Correlation Between Synnex Public and Tong Hua
Can any of the company-specific risk be diversified away by investing in both Synnex Public and Tong Hua at the same time? Although using a correlation coefficient on its own may not help to predict future stock returns, this module helps to understand the diversifiable risk of combining Synnex Public and Tong Hua into the same portfolio, which is an essential part of the fundamental portfolio management process.
By analyzing existing cross correlation between Synnex Public and Tong Hua Holding, you can compare the effects of market volatilities on Synnex Public and Tong Hua and check how they will diversify away market risk if combined in the same portfolio for a given time horizon. You can also utilize pair trading strategies of matching a long position in Synnex Public with a short position of Tong Hua. Check out your portfolio center. Please also check ongoing floating volatility patterns of Synnex Public and Tong Hua.

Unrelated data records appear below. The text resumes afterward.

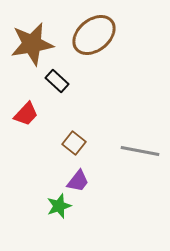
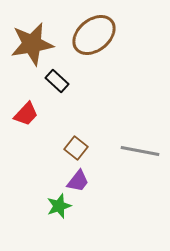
brown square: moved 2 px right, 5 px down
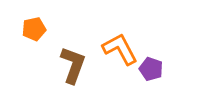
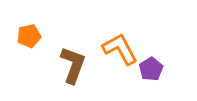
orange pentagon: moved 5 px left, 7 px down
purple pentagon: rotated 20 degrees clockwise
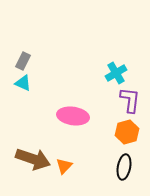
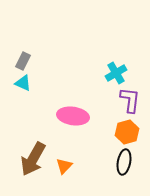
brown arrow: rotated 100 degrees clockwise
black ellipse: moved 5 px up
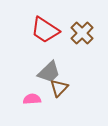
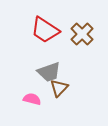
brown cross: moved 1 px down
gray trapezoid: rotated 25 degrees clockwise
pink semicircle: rotated 18 degrees clockwise
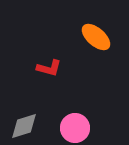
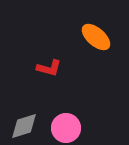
pink circle: moved 9 px left
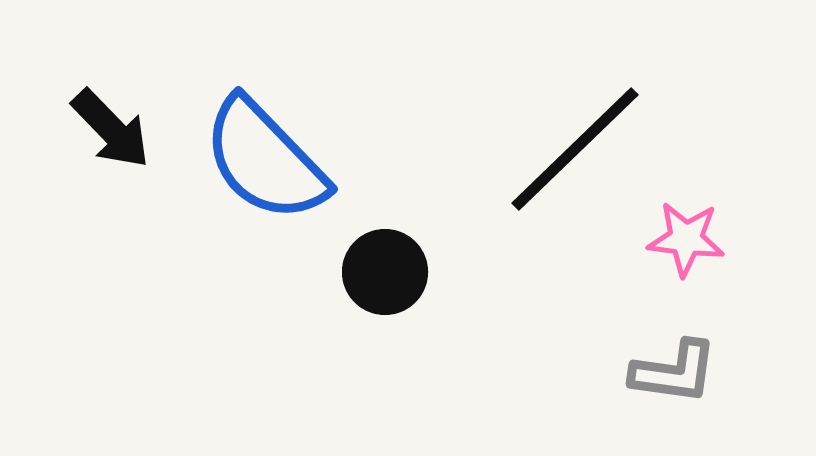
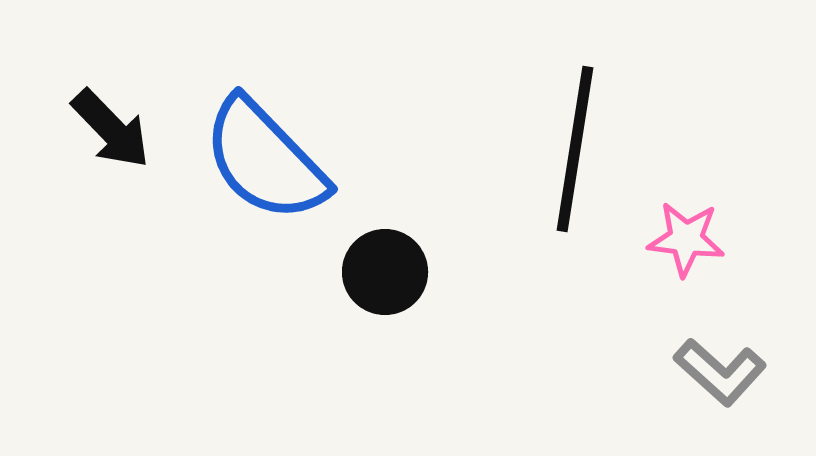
black line: rotated 37 degrees counterclockwise
gray L-shape: moved 46 px right; rotated 34 degrees clockwise
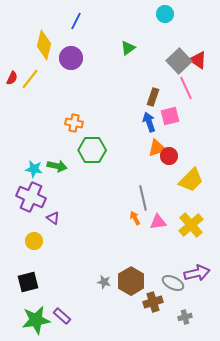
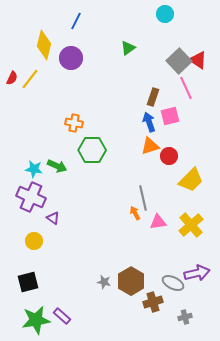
orange triangle: moved 7 px left, 2 px up
green arrow: rotated 12 degrees clockwise
orange arrow: moved 5 px up
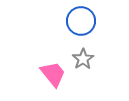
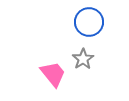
blue circle: moved 8 px right, 1 px down
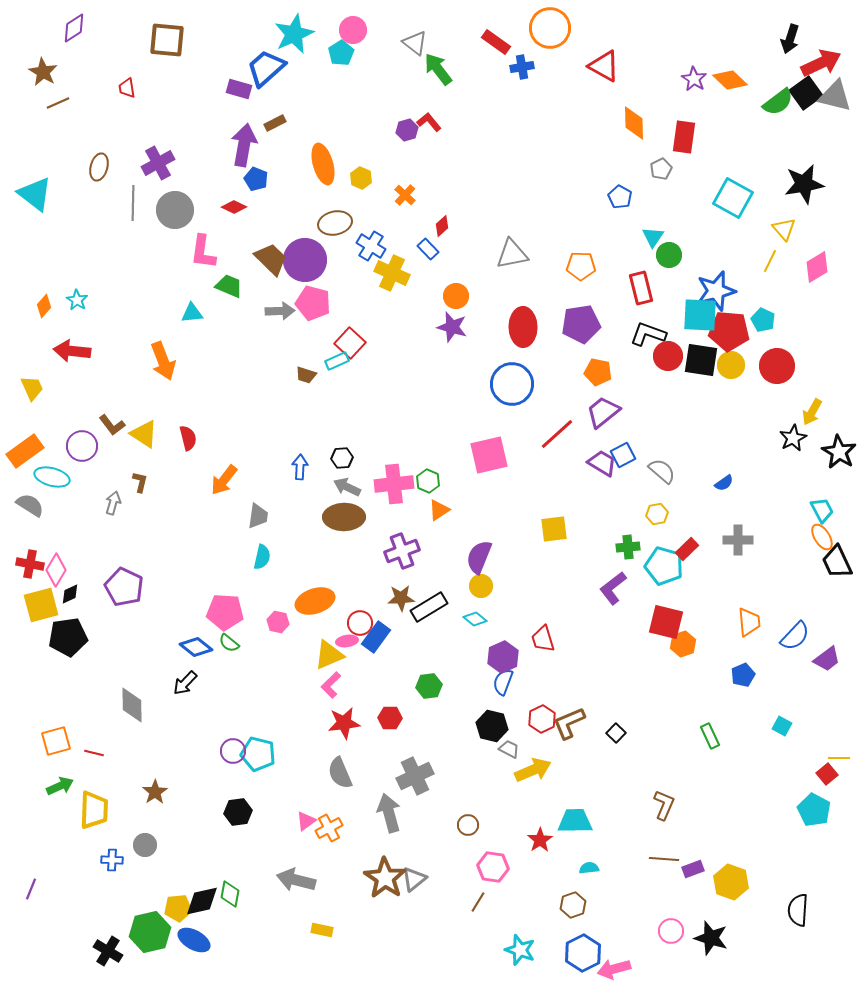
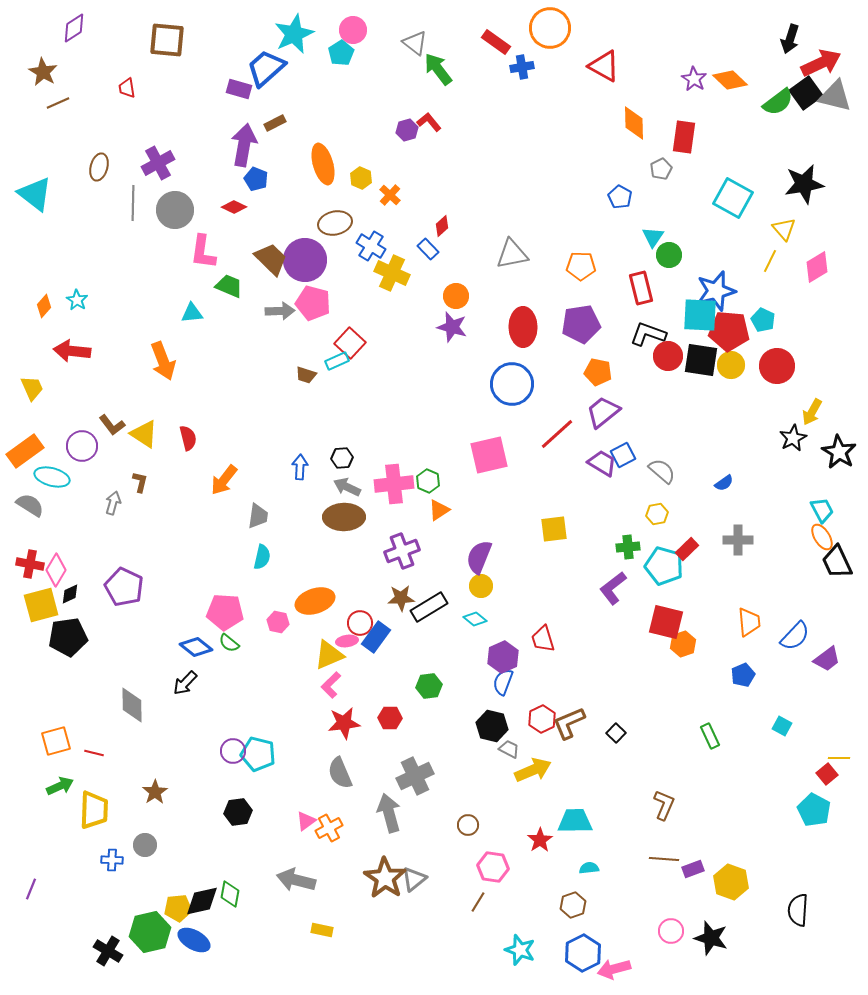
orange cross at (405, 195): moved 15 px left
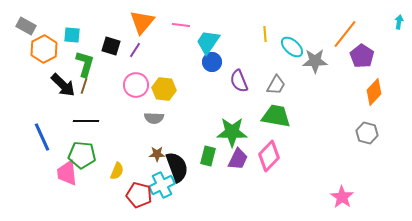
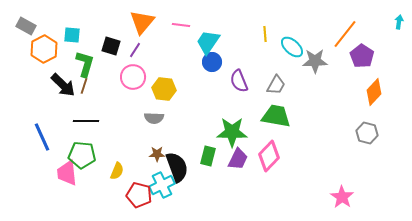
pink circle: moved 3 px left, 8 px up
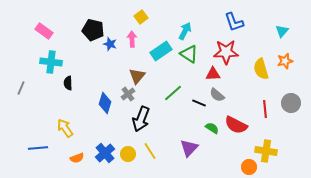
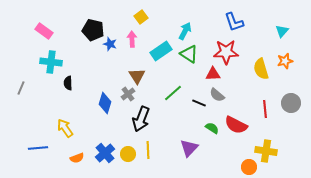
brown triangle: rotated 12 degrees counterclockwise
yellow line: moved 2 px left, 1 px up; rotated 30 degrees clockwise
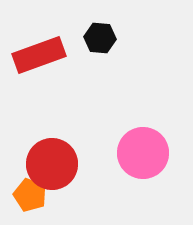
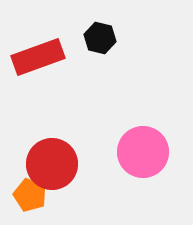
black hexagon: rotated 8 degrees clockwise
red rectangle: moved 1 px left, 2 px down
pink circle: moved 1 px up
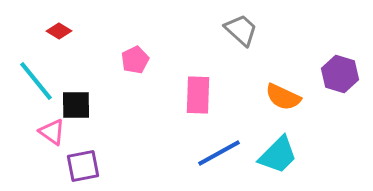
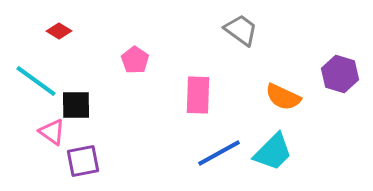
gray trapezoid: rotated 6 degrees counterclockwise
pink pentagon: rotated 12 degrees counterclockwise
cyan line: rotated 15 degrees counterclockwise
cyan trapezoid: moved 5 px left, 3 px up
purple square: moved 5 px up
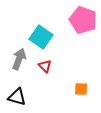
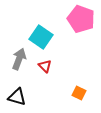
pink pentagon: moved 2 px left, 1 px up
orange square: moved 2 px left, 4 px down; rotated 24 degrees clockwise
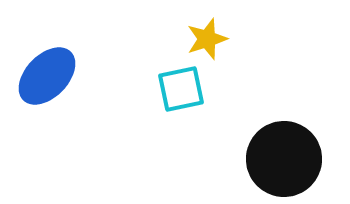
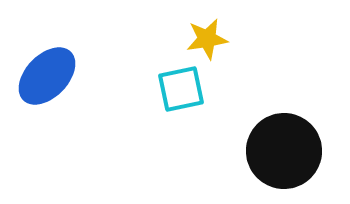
yellow star: rotated 9 degrees clockwise
black circle: moved 8 px up
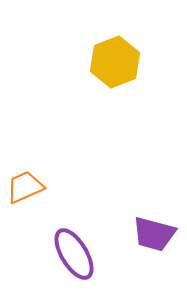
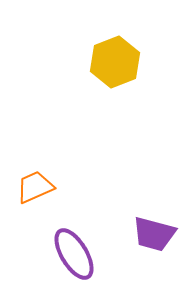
orange trapezoid: moved 10 px right
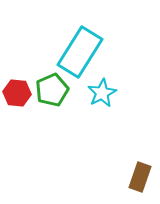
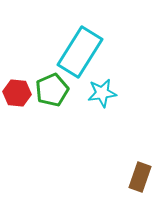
cyan star: rotated 20 degrees clockwise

Diversification Opportunities for Synnex Public and Tong Hua
-0.16 | Correlation Coefficient |
Good diversification
The 3 months correlation between Synnex and Tong is -0.16. Overlapping area represents the amount of risk that can be diversified away by holding Synnex Public and Tong Hua Holding in the same portfolio, assuming nothing else is changed. The correlation between historical prices or returns on Tong Hua Holding and Synnex Public is a relative statistical measure of the degree to which these equity instruments tend to move together. The correlation coefficient measures the extent to which returns on Synnex Public are associated (or correlated) with Tong Hua. Values of the correlation coefficient range from -1 to +1, where. The correlation of zero (0) is possible when the price movement of Tong Hua Holding has no effect on the direction of Synnex Public i.e., Synnex Public and Tong Hua go up and down completely randomly.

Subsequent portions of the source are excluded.